E&P: XPress 7's Composition Zones Hint At Workflow Improvements

New feature to allow simultaneous collaboration on layouts, promising workflow improvements in news design.

Here, you work on this part, while I work on this.

In a col­umn online at Editor & Publisher, colum­nist Mark Fitzgerald accents a fea­ture in the yet-to-be-released QuarkXPress 7 that breaks, as the title says, the One File=One Layout equation.

XPress 7’s “Composition Zones” allow def­i­n­i­tion of permissions-based edit­ing, mean­ing a lay­out can have more than one cre­ator work­ing on con­tent while keep­ing the lay­out sacro­sanct, in a fash­ion which sounds sim­i­lar to the oper­a­tion of such pro­grams as Adobe’e InCopy. These changes can be made by a group of cre­ators simul­ta­ne­ous­ly, and are report­ed­ly updat­ed to the lay­out as they are made.
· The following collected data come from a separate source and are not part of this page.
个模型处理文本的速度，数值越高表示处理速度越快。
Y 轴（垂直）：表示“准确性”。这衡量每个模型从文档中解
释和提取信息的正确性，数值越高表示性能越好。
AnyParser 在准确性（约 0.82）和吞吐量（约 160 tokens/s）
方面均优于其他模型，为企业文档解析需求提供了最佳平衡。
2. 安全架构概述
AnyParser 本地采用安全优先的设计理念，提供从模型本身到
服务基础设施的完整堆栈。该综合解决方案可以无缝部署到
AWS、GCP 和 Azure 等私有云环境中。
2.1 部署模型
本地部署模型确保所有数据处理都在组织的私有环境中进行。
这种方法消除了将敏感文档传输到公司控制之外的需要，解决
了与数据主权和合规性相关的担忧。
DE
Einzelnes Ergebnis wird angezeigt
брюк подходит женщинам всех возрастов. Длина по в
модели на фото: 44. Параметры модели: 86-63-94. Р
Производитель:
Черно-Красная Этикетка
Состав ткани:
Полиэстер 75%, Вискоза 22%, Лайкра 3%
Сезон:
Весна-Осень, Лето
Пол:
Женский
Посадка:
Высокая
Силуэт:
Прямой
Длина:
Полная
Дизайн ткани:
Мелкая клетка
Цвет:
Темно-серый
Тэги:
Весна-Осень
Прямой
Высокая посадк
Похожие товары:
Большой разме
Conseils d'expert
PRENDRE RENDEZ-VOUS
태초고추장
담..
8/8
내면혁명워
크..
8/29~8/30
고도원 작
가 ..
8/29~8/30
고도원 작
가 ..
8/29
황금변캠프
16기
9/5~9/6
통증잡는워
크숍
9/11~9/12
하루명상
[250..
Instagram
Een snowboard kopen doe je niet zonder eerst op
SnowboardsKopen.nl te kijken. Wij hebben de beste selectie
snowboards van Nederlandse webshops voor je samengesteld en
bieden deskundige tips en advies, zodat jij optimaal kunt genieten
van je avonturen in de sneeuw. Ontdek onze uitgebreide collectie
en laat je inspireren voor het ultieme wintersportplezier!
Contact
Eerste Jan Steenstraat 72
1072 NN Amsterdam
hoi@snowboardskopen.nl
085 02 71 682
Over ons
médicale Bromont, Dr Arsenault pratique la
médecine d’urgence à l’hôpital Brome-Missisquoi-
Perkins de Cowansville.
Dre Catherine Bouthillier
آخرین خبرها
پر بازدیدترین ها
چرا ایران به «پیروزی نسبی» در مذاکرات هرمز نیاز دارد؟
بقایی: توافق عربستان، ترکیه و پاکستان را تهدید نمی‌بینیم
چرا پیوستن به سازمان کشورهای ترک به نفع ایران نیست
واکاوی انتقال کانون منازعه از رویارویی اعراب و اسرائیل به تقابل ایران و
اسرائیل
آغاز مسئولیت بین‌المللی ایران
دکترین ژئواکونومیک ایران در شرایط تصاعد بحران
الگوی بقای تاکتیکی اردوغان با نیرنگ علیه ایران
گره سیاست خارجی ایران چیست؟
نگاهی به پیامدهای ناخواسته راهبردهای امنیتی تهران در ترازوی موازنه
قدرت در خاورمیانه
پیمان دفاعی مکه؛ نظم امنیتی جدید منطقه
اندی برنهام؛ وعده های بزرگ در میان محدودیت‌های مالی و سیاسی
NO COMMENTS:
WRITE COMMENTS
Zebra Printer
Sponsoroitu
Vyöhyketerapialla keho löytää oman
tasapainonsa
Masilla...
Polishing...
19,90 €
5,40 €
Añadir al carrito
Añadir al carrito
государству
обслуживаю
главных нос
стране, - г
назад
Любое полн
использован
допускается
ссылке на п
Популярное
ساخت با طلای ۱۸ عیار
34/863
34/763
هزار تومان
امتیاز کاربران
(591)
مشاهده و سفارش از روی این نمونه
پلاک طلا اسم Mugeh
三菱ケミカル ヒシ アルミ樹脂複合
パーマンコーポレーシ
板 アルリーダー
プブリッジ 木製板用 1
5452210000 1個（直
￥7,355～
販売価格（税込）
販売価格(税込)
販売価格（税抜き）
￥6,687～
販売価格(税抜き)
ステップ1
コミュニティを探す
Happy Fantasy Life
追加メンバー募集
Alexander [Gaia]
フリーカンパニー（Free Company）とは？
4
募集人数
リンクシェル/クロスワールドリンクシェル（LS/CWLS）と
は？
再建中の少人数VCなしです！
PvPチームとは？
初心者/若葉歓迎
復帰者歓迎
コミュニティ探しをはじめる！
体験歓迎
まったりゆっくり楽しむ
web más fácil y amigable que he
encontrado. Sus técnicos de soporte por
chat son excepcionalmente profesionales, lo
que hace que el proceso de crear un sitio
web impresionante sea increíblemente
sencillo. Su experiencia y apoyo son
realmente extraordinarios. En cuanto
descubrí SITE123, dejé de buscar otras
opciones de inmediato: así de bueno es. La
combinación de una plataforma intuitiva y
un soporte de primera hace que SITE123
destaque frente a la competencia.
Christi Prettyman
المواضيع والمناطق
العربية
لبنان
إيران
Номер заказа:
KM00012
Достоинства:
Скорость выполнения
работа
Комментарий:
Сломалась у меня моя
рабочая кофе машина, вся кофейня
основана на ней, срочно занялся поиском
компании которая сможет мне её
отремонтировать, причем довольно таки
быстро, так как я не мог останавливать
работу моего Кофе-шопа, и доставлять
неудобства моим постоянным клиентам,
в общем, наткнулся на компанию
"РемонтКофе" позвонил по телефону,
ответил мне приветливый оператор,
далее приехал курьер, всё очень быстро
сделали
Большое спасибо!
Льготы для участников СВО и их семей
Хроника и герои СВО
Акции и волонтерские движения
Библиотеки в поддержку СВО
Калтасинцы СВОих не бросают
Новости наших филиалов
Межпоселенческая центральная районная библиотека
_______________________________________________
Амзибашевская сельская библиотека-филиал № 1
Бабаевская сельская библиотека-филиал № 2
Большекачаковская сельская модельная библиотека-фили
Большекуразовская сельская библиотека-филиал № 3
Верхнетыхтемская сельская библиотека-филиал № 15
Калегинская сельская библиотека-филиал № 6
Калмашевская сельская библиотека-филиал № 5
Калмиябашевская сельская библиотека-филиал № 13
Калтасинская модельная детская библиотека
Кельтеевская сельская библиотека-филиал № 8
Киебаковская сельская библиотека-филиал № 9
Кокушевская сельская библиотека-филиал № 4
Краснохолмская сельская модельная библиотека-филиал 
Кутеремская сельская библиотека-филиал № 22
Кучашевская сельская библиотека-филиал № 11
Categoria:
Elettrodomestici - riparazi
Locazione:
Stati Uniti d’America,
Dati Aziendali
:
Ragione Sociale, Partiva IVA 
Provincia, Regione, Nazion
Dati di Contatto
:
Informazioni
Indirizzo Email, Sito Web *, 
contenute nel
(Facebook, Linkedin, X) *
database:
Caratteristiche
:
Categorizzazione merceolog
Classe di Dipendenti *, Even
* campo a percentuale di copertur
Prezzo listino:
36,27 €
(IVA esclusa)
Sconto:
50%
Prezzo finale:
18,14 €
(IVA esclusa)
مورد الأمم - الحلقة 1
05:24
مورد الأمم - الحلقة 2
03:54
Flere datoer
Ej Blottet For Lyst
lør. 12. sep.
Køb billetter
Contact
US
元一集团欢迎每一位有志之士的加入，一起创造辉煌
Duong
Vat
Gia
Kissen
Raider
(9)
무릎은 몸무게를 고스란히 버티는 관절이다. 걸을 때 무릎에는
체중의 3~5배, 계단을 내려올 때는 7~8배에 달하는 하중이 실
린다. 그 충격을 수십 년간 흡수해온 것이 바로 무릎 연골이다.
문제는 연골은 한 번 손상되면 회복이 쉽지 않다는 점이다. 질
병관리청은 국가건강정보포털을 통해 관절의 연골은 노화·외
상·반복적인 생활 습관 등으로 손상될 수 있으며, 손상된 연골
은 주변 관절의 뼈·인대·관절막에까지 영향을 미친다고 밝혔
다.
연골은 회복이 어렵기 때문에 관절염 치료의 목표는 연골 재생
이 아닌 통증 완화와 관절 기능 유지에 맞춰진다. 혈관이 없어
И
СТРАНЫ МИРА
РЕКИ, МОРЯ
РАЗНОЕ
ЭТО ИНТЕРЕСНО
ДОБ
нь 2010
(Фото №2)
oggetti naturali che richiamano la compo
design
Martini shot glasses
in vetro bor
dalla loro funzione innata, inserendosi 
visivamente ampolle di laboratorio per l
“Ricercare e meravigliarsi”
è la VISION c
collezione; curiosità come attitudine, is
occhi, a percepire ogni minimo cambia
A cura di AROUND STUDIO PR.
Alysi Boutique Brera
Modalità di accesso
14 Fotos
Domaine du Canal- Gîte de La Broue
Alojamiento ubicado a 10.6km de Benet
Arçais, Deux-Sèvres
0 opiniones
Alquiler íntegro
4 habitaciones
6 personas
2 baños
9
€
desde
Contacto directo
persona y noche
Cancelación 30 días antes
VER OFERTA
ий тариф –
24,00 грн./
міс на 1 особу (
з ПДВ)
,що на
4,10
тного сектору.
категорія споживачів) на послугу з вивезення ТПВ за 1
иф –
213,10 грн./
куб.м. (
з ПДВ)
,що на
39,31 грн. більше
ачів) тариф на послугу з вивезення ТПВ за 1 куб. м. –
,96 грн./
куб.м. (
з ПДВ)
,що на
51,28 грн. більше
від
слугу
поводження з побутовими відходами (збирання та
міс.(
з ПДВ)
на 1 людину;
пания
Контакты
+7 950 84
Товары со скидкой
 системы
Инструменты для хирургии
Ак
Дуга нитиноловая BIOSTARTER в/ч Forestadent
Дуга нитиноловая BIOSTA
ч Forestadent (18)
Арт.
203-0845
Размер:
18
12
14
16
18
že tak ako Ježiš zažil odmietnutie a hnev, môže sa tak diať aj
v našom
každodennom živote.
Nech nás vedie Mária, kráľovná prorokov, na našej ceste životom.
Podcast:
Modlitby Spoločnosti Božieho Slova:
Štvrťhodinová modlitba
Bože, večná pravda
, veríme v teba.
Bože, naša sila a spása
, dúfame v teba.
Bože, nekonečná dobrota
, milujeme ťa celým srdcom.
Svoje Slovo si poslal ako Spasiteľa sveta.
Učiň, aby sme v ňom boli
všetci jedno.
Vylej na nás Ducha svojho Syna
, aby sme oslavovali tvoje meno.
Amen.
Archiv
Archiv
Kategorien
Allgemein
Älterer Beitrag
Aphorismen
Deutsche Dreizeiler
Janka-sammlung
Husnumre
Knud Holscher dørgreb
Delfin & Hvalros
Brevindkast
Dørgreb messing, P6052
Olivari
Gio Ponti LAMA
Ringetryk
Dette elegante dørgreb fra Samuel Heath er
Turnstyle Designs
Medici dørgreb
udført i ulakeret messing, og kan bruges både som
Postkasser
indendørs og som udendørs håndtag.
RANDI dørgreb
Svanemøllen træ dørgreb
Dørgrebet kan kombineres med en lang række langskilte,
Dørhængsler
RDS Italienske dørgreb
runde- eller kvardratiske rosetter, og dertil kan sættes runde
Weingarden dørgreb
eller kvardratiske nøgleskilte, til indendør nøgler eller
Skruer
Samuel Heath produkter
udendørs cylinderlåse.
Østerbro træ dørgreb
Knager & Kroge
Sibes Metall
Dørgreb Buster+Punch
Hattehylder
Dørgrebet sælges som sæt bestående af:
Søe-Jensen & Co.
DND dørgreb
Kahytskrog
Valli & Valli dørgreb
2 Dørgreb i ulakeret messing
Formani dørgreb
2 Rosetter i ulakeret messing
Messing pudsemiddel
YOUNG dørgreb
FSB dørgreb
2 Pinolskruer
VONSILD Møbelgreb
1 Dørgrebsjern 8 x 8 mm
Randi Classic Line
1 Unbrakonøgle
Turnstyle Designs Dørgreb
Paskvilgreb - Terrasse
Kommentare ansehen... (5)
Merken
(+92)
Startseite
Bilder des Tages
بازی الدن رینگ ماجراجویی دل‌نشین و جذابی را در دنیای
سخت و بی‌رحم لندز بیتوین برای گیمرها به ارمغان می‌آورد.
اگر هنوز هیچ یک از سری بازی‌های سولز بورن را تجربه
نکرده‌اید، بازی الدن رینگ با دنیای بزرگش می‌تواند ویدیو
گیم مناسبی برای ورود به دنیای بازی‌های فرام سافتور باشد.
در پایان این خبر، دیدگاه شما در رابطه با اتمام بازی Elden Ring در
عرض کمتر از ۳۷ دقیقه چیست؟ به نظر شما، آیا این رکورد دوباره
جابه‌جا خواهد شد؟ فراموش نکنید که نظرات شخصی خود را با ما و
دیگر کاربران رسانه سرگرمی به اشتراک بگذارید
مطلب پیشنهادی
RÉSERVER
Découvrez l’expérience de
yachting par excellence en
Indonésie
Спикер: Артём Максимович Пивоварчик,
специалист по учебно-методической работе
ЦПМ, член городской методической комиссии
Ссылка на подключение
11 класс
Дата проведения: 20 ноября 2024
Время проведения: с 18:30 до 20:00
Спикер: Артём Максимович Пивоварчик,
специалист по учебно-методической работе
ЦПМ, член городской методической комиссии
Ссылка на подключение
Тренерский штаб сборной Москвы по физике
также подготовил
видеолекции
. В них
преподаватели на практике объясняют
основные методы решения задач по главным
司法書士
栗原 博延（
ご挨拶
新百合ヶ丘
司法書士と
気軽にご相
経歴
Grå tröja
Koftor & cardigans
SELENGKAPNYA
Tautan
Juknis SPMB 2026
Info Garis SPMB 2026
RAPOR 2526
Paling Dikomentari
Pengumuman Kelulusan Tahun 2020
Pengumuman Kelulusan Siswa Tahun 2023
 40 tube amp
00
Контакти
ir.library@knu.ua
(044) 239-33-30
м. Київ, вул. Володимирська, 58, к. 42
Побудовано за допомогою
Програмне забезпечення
Louis A. Landa, for­mer­ly of the Boulder, CO Daily Camera and lat­ter­ly Quark’s man­ag­er of cus­tomer ini­tia­tives, illus­trat­ed the ben­e­fit this way:

I’d be doing a cap­tion or some­thing, and some­body would say, ‘C’mon, c’mon, I need that page,’ ” he said. “When I was a news­pa­per design­er, it would have been won­der­ful to take a piece of the page, and say, ‘Here, you work on this part, while I work on this.’ 

The col­umn also touch­es on oth­er tout­ed improve­ments com­ing in XPress 7, such as JDF, and men­tioned the recent Quark rebrand­ing, though not the con­tro­ver­sy amongst cre­atives over oth­er sim­i­lar logos which may, pre­sum­ably, have been seen to be out­side of the scope of the commentary.